Per quanto riguarda la sua storia, nella seconda metà degli anni ottanta dell’Ottocento, il professor Tullio Sartori Montecroce fu uno degli ultimi ad esaminarne i documenti organizzati ancora secondo l’ordinamento più antico.
Nella sua monumentale opera, dedicata al diritto statutario della Magnifica Comunità, il giurista primierotto descrisse il deposito documentario e dichiarò che, come nella maggior parte dei comuni rurali trentini, fino al 1730 esso si trovava nella sagrestia della Pieve. In quell’anno, per ordine dello Scario Giuseppe Rizzoli, l’Archivio venne trasportato in 25 cassetti presso il Palazzo della Loza: l’antica sede della Comunità.
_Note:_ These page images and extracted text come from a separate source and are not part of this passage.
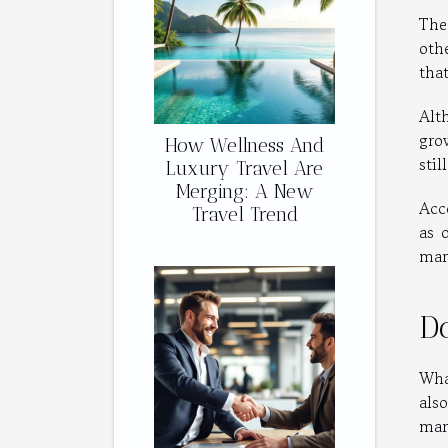
The
oth
tha
Alt
gro
How Wellness And
stil
Luxury Travel Are
Merging: A New
Acc
Travel Trend
as 
mar
D
Wha
als
mark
Tale suddivisione in cassetti sarebbe tuttavia precedente al XVIII secolo, come dimostra il “Registro dell’Archivio della Mag.ca Comunità della Valle di Fiemme” compilato tra la fine del Seicento e i primi anni del Settecento.
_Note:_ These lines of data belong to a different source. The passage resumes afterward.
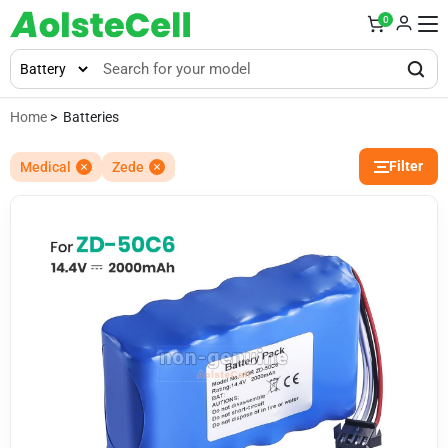
0
Home
> Batteries
Filter
Medical
Zede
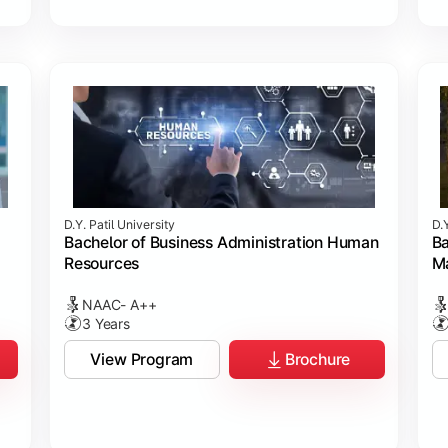
D.Y. Patil University
D.Y
Bachelor of Business Administration Human
Ba
Resources
M
NAAC- A++
3 Years
View Program
Brochure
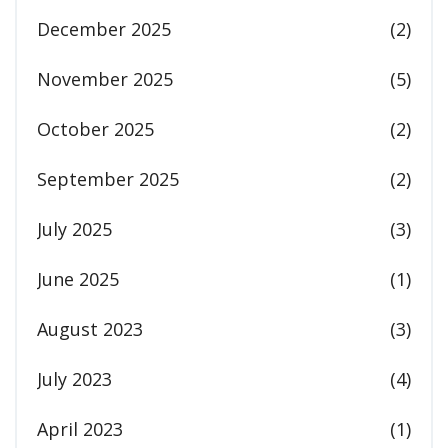
December 2025
(2)
November 2025
(5)
October 2025
(2)
September 2025
(2)
July 2025
(3)
June 2025
(1)
August 2023
(3)
July 2023
(4)
April 2023
(1)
Nel registro la descrizione dei documenti fu eseguita secondo una suddivisione in serie contrassegnate da lettere dell’alfabeto, il che potrebbe anche far pensare all’esistenza di un ordinamento preesistente trasferito poi sulle in quelle pagine: probabilmente un primo tentativo di inventario, con indicazioni sommarie relative agli atti più importanti dei cassetti dalla lettera A alla lettera G, mentre i documenti contenuti nei restanti cassetti vennero semplicemente annotarli come “scritture di poco valore”.